What happened to her smile? I struggled to find some resemblance to a woman who
used to be one of my favorite actresses. We really need Hollywood to age
gracefully so there are role models. It's very disappointing. The movie was
tolerable. Had some funny moments, but still stupid. **
Steve Jobs Creepy movie about a very creepy guy. Was he that much
of an ass? I couldn't get through it. *
These Final
Hours is an Australian
apocalyptic movie about the final 12 hours of the world with a play by play of
which continents have been annihilated. Our hero leaves his pregnant girlfriend
to head to some end-of-the-world party at his best friend's house. His best
friend's sister is his other non-pregnant skanky girlfriend. Along the way he
comes across two ugly men hauling off a ten-year old girl who is screaming for
her father. He can't turn away and
rescues her, continuing on his journey with her in tow hoping to find her
father. He stops along the way to check
on relatives. It's was an interesting story about priorities and the crazy
things people might do when the world is about to end. A little unrealistic at
times and some of the scenes were a little irritating like when he shows up at
this wild, orgy-, drug-fest of a party leaves the little girl alone with crazy
people and decides to follow this idiot girlfriend for some mindless sex?

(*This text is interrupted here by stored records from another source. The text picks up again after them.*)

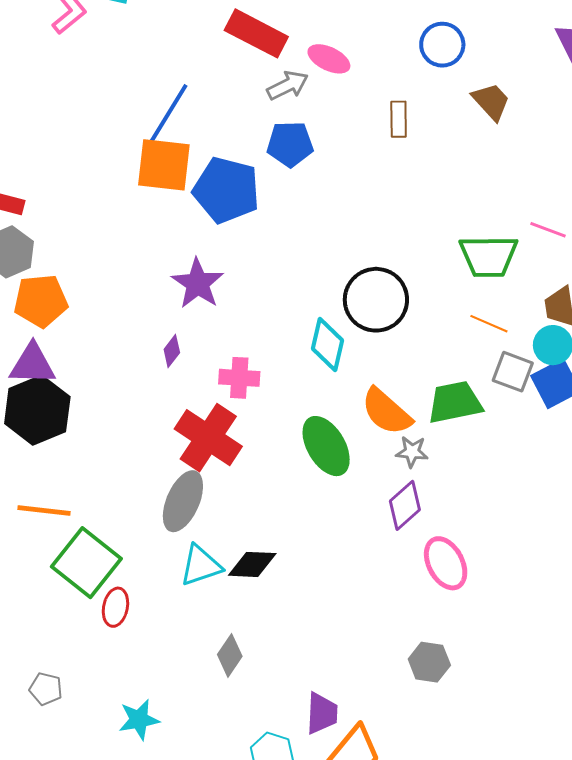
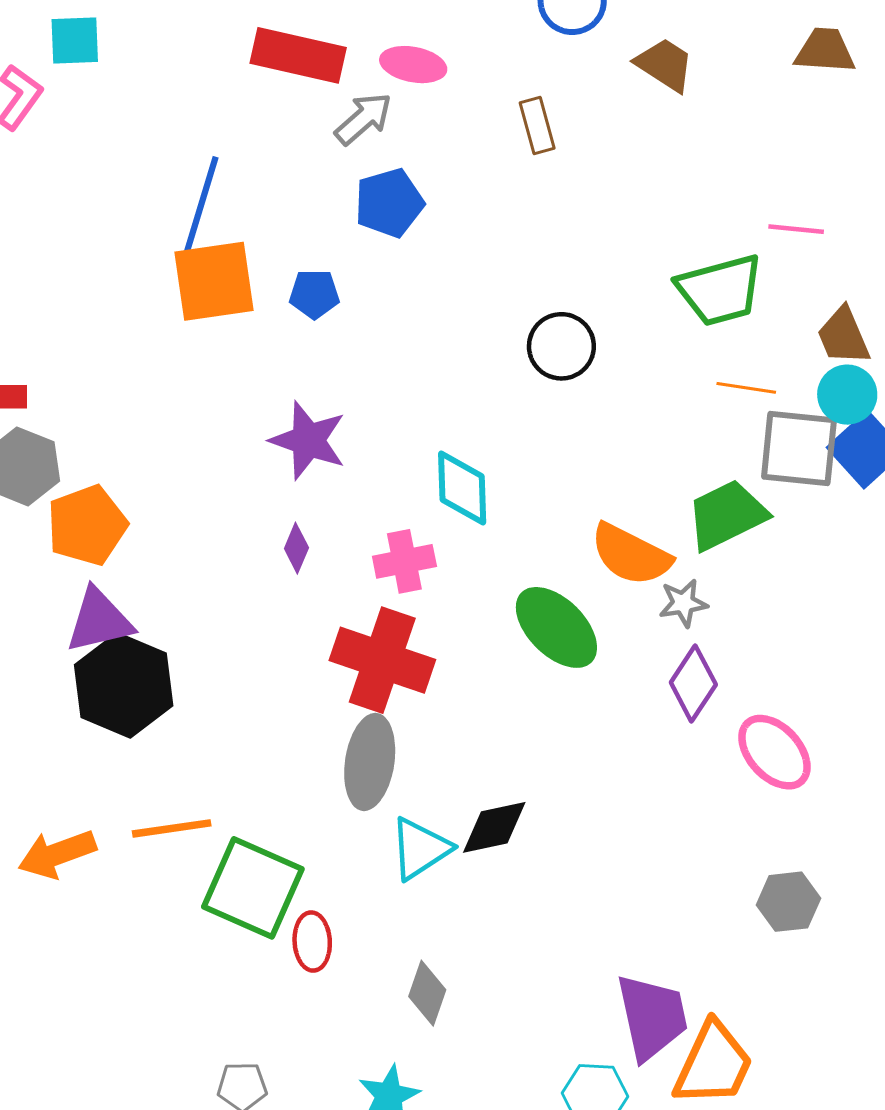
blue pentagon: (226, 190) -> (314, 294), size x0.5
black circle: (376, 300) -> (561, 346), moved, size x0.7
cyan diamond: (328, 345) -> (462, 488), moved
gray square: (513, 372) -> (799, 448), size x1.4
gray diamond: (230, 655) -> (427, 993), moved
purple trapezoid: (322, 713) -> (652, 1017), size x1.4

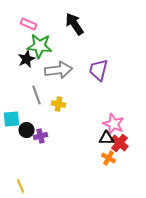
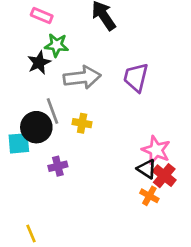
green star: (40, 46) -> (57, 45), size x0.7
black circle: (26, 130) -> (36, 127), moved, size x1.5
black triangle: (106, 138) -> (147, 169), turned 35

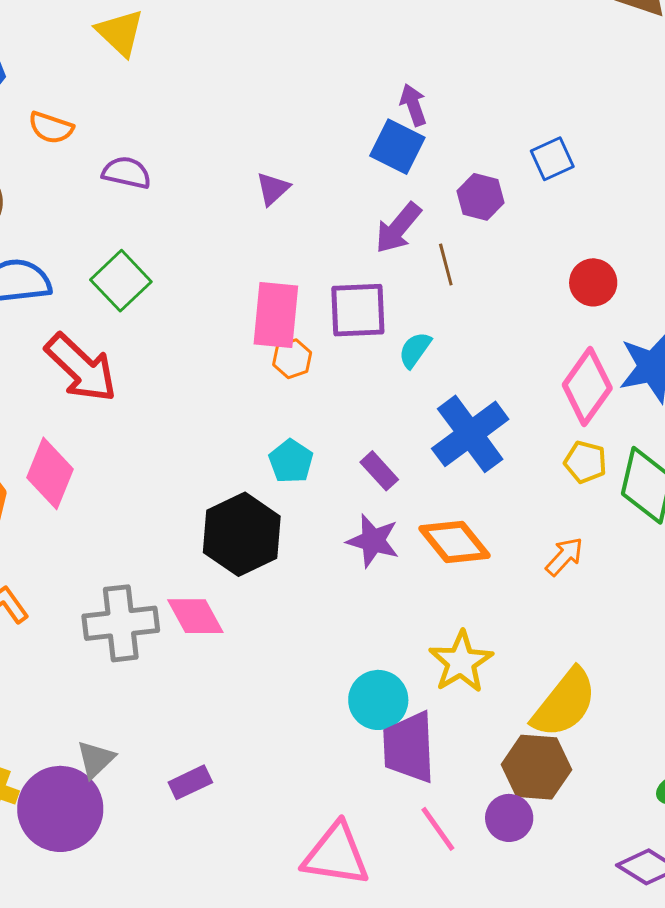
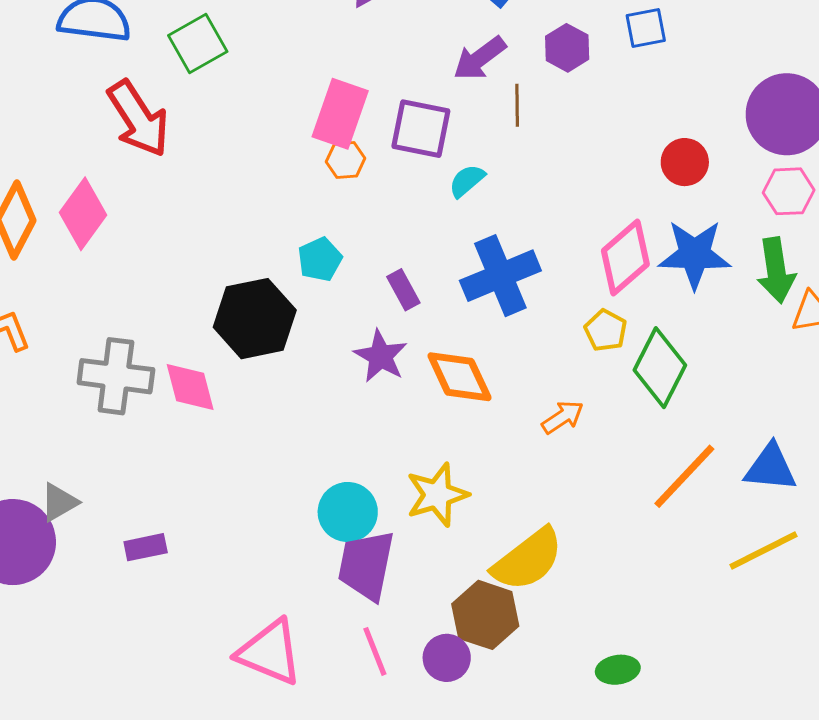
red circle: (593, 282) -> (685, 162), moved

Really? He doesn't have better things to think about? I guess that was the
point...the end is coming in a matter of hours why not be mindless? Or at the
beginning when he takes off in his 1965 (?) attention-getting bright orange
Chevy (?) with people wandering the streets carrying guns and looting, cars in
the middle of the street on fire, and he doesn't for a minute think driving the
only car that is working maybe he should lock the car door or carry a weapon? He
runs for too long from a guy attacking him with a machete...a machete? Why not
bash the guy over the head and take it from him? And who the hell is on the
radio giving an update? Nothing else is functioning but some guy on a radio
knows what is happening in the rest of the world? The last scene with the
little girl was written poorly and the writers were confusing her with an
adult. She wouldn't have behaved that way. A little melodramatic, unrealistic,
some of the performances were good with moments of not-so-good, but it kept me watching
and wondering what I would do if I knew I only had 12 hours to live. ***
Why Him? James Franco plays an incredibly immature,
dysfunctional, wealthy tech developer who is in love with a much younger
Stanford college student. The girlfriend invites her family (Bryan Cranston,
Megan Mullally) to his estate to meet him over Christmas. He wants to ask her
to marry him, but only with her father's permission. It was very stupid humor,
but I think James Franco must have had a lot of fun playing that part. Wouldn't
it be nice to be that rich and carefree? **
Yes, Ben Hur was nice.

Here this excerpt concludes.